DNA protein crosslinks (DPC) and mutation in the p53 tumour suppressor gene may be causally related and represent steps in the carcinogenicity of formaldehyde (FA). This has important implications for workers exposed to the latter.

Formaldehyde resins are used in producing adhesives for wood, plastics, textile, and leather while FA itself is a bactericide and tissue preservative. It is known to be a carcinogen; in vitro and in mammalian studies its primary genotoxic effect is the formation of DPC in target tissues but no studies on the latter had been conducted previously on humans.

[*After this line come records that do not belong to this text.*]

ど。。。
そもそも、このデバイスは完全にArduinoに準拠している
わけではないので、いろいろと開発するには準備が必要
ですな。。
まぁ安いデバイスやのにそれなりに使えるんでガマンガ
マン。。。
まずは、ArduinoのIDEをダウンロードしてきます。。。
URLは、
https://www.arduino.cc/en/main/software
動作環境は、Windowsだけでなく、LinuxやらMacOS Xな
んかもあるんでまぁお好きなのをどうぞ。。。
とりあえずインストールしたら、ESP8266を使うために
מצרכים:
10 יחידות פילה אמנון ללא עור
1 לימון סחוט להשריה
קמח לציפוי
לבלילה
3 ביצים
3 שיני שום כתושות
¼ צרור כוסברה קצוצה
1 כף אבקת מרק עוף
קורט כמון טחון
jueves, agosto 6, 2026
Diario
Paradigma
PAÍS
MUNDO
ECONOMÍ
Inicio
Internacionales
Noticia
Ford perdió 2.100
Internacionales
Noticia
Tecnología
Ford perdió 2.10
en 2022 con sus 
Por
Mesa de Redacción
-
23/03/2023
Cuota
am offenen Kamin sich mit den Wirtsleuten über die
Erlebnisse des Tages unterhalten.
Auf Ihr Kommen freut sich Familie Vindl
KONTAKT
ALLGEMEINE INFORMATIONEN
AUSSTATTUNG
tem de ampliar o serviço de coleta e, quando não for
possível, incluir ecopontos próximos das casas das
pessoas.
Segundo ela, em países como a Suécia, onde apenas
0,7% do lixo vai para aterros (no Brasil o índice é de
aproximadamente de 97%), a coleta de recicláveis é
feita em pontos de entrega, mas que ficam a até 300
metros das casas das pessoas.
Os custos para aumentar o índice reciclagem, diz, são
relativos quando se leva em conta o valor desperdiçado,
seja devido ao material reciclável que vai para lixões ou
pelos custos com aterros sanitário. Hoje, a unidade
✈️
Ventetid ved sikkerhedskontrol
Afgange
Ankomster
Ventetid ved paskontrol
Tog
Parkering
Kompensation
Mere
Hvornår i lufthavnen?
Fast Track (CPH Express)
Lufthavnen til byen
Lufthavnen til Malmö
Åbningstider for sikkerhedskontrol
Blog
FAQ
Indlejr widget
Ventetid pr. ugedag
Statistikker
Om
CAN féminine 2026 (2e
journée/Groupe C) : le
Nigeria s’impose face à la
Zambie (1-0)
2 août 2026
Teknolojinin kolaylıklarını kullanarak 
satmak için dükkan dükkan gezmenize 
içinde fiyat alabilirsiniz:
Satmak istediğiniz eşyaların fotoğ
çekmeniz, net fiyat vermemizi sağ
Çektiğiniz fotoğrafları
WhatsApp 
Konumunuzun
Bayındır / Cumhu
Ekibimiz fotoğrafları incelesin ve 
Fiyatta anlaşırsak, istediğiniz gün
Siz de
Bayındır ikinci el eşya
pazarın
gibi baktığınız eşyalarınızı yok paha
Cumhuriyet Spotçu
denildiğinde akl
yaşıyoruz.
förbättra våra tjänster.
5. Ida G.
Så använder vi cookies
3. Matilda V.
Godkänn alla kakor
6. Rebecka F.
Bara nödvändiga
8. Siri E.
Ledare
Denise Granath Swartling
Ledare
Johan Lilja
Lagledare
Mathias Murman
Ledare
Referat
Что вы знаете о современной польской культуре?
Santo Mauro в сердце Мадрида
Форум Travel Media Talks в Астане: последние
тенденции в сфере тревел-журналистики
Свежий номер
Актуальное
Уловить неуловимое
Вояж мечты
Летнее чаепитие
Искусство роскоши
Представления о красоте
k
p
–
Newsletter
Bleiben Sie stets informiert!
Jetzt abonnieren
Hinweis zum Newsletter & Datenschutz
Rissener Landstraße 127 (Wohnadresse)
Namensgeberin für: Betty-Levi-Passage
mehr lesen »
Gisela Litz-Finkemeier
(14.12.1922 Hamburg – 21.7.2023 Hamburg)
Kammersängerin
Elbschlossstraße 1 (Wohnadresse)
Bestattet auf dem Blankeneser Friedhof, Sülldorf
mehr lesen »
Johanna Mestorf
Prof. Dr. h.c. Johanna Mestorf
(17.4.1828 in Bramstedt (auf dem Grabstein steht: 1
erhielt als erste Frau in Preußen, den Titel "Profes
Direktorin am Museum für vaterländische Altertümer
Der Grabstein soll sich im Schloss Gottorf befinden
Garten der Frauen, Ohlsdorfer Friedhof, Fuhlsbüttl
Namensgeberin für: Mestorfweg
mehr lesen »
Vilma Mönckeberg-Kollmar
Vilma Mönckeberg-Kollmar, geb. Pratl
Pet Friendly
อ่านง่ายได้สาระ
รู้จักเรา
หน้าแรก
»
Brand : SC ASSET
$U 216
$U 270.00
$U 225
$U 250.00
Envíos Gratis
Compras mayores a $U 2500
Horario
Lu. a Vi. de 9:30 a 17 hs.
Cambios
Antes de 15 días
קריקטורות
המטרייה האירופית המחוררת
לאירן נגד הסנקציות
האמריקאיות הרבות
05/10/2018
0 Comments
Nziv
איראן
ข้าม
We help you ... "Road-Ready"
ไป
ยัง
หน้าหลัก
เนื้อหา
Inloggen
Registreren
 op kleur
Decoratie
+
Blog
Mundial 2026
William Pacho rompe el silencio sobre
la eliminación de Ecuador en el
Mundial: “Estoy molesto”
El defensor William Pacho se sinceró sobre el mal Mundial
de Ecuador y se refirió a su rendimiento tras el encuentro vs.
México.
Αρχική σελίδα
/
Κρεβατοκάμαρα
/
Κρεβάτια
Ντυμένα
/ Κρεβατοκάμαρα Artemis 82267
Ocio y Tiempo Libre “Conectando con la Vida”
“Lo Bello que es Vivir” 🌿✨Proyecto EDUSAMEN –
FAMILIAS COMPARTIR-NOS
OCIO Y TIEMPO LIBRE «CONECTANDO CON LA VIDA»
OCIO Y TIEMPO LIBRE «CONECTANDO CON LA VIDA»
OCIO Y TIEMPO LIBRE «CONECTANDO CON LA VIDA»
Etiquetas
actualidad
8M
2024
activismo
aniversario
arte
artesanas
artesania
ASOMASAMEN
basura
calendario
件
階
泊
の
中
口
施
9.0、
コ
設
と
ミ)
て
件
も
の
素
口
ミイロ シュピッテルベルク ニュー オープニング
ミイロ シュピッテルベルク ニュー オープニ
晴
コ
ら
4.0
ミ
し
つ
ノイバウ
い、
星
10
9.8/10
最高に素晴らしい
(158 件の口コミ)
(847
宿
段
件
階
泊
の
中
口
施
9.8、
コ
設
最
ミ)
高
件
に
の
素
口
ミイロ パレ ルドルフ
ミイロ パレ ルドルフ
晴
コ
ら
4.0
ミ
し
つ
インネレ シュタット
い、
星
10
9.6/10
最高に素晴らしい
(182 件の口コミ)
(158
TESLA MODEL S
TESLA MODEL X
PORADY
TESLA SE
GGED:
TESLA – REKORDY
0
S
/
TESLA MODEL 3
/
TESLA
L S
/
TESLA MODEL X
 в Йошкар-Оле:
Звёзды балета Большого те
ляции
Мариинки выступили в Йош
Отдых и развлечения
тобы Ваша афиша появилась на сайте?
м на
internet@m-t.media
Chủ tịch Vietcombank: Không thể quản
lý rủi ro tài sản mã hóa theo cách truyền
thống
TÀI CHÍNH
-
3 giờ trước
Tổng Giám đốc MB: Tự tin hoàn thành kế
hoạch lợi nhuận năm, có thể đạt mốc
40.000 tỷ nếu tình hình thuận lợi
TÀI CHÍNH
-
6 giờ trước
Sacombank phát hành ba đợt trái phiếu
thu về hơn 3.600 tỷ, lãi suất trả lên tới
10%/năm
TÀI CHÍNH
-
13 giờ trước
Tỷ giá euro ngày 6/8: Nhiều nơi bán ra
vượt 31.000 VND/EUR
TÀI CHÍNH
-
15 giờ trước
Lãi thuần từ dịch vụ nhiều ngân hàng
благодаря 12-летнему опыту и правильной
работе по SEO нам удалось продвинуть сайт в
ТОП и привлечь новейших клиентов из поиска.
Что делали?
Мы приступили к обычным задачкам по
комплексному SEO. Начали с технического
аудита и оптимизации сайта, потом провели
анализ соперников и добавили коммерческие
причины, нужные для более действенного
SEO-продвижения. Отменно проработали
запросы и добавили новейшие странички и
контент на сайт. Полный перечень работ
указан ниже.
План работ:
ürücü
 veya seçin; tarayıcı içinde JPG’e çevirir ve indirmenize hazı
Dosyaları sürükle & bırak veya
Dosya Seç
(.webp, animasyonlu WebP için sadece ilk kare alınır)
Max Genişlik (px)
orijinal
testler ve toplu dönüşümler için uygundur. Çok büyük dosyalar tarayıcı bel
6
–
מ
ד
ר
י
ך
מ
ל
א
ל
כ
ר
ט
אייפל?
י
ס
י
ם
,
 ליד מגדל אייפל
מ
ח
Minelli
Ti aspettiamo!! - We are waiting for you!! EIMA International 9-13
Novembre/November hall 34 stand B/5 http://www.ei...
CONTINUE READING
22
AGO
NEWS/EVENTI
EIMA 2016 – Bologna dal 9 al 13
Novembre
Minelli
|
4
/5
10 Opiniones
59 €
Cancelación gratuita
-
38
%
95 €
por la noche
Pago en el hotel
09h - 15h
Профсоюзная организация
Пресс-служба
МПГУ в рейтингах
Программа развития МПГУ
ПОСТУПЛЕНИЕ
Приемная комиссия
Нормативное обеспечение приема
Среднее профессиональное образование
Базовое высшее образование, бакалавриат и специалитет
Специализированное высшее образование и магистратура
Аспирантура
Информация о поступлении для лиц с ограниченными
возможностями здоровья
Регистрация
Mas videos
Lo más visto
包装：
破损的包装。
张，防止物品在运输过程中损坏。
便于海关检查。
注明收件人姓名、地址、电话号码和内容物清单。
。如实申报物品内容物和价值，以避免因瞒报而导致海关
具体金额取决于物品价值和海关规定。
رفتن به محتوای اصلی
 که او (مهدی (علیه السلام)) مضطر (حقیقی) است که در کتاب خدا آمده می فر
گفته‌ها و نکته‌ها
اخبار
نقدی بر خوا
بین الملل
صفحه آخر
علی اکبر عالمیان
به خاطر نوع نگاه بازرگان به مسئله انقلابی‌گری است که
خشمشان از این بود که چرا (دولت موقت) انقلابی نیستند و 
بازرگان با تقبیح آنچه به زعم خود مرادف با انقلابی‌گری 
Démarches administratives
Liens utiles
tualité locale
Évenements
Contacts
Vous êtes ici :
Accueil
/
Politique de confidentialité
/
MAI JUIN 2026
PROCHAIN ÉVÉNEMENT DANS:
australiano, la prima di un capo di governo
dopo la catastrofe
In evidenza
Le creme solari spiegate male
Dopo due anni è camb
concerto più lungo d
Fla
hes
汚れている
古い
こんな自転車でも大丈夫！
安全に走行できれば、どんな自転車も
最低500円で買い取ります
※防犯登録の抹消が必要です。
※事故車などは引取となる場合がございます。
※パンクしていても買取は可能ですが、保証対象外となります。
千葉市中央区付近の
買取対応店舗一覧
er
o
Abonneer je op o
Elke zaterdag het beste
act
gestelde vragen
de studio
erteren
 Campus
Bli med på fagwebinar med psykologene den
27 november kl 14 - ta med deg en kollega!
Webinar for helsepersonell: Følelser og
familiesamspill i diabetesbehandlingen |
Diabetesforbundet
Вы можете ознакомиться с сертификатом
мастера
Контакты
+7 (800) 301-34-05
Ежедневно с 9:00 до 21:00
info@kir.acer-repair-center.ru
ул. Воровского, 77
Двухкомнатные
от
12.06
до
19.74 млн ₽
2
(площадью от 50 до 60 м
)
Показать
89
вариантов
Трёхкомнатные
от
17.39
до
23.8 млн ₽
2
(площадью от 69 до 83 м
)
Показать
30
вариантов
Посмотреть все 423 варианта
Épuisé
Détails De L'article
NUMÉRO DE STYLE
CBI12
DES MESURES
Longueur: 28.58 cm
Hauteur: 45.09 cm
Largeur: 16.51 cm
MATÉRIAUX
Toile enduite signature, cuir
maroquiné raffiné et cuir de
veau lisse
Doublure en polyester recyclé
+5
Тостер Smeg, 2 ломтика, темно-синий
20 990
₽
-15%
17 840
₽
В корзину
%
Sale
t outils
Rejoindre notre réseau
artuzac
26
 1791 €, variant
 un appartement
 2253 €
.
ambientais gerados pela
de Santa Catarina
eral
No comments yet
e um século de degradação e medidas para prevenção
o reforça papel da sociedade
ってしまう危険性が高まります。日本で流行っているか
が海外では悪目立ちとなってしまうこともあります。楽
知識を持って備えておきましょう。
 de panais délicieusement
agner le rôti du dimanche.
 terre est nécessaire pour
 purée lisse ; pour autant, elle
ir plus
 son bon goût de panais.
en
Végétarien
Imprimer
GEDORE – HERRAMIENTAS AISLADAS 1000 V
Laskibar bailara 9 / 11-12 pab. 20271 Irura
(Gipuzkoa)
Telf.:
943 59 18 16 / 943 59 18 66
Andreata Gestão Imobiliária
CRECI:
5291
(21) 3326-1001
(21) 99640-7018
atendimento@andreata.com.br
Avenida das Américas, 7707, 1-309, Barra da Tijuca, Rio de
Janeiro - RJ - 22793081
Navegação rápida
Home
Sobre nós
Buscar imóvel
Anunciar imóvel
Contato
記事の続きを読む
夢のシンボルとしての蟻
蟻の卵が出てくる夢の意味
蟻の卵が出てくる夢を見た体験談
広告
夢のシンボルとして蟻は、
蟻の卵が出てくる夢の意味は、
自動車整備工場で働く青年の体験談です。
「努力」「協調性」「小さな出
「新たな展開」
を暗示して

The investigators examined DPC in peripheral blood mononuclear cells and p53 in serum from 186 workers in hospital laboratories (‘exposed’) and 213 hospital administrators (‘controls’).

DPC levels were significantly higher in the exposed group and the mean amount increased with increasing levels of exposure to FA, as determined by ambient air analysis. Additionally FA exposure increased the risk of having pantropic p53>150 pg/ml and mutant p53.

As FA undergoes exceptionally rapid biotransformation once absorbed there is no reliable direct biomarker. Thus, measuring DPC can be regarded as a surrogate for the dose of FA at critical target sites. The implications of this study are to provide a biologically plausible explanation for the epidemiological evidence of cancer risk from FA; and it may provide a method for screening exposed workers to identify those at higher risk.